**PROBLEM REQUIREMENTS**:
Each line of the material that mentions the word "will" is to be copied.

|---|

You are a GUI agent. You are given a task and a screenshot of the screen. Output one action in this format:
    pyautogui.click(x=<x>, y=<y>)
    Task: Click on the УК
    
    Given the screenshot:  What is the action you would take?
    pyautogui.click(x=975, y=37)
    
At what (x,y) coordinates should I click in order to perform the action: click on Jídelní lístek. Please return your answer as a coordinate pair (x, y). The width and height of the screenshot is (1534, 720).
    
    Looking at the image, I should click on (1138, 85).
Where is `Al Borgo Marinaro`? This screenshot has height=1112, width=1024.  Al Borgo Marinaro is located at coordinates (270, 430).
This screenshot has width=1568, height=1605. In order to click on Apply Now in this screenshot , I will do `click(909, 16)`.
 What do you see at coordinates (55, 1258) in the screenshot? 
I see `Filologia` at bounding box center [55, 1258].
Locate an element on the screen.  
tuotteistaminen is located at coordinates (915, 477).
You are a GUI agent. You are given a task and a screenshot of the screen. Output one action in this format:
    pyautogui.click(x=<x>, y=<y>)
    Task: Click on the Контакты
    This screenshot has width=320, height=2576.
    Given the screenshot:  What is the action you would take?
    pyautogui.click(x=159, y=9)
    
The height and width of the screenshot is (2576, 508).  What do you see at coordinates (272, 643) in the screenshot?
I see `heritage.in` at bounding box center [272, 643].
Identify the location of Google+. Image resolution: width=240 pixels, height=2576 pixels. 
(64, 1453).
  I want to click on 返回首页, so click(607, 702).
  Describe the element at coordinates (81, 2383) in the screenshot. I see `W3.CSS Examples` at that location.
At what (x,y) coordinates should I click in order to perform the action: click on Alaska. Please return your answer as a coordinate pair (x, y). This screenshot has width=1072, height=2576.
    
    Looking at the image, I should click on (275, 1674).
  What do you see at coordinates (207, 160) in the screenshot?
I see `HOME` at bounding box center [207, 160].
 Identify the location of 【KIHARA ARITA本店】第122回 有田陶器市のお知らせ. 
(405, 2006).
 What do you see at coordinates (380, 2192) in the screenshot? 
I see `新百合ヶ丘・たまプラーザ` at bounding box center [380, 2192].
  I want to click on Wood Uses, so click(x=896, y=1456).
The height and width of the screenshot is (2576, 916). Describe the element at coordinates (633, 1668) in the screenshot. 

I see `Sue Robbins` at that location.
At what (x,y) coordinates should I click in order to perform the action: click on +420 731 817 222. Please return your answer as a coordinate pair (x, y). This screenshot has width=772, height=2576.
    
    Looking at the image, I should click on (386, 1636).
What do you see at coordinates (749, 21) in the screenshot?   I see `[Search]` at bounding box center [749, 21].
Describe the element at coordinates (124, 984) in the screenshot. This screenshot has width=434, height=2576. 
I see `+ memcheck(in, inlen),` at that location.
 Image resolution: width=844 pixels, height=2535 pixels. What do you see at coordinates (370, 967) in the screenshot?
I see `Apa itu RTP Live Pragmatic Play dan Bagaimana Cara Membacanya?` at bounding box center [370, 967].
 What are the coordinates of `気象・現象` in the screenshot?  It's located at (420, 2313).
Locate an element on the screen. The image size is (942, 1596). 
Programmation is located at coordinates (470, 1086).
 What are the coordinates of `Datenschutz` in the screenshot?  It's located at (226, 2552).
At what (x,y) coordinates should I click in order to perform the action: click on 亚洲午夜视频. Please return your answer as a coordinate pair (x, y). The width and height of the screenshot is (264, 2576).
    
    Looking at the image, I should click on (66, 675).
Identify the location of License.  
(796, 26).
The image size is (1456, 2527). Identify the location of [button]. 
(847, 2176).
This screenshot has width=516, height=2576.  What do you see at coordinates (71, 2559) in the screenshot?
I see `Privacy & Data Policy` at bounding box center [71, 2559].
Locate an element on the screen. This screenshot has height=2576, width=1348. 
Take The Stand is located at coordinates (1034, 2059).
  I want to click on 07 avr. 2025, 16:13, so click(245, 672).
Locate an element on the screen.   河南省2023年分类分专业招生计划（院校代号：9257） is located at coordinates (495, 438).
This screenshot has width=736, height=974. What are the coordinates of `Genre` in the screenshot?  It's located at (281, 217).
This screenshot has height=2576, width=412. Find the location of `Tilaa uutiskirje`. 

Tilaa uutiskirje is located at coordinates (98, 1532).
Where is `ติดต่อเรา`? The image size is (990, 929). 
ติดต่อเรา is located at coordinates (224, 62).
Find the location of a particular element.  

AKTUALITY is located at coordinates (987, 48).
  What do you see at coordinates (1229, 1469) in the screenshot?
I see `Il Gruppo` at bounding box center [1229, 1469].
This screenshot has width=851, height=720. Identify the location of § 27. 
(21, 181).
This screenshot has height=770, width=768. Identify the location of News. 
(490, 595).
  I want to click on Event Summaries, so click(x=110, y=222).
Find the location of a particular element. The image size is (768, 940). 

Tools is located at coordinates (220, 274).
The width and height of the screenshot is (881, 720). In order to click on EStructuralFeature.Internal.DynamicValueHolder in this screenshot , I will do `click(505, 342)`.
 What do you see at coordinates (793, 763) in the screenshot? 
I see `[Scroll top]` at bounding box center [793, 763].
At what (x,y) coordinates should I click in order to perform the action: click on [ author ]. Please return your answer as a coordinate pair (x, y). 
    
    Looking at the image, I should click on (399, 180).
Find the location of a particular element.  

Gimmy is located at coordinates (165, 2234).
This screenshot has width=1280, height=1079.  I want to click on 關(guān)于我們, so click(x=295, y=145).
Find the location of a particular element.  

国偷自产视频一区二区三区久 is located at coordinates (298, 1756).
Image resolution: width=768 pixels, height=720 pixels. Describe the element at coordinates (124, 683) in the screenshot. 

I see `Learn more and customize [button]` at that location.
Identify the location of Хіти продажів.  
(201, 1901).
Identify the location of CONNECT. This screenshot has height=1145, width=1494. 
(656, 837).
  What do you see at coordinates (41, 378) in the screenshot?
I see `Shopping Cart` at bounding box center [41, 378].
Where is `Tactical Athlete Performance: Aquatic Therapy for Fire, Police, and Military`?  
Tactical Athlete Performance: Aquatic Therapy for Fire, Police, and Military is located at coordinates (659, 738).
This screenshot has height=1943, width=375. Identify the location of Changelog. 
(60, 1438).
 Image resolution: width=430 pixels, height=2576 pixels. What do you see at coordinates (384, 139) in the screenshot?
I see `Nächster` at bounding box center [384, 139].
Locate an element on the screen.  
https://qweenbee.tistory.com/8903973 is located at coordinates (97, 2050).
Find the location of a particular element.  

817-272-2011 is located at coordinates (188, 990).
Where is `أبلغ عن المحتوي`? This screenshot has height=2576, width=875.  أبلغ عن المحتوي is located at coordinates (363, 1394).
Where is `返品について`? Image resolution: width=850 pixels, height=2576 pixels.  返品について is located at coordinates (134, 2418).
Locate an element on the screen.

|---|

**COMPLETED TASK**:
This screenshot has width=1568, height=1605. In order to click on Apply Now in this screenshot , I will do `click(909, 16)`.
The width and height of the screenshot is (881, 720). In order to click on EStructuralFeature.Internal.DynamicValueHolder in this screenshot , I will do `click(505, 342)`.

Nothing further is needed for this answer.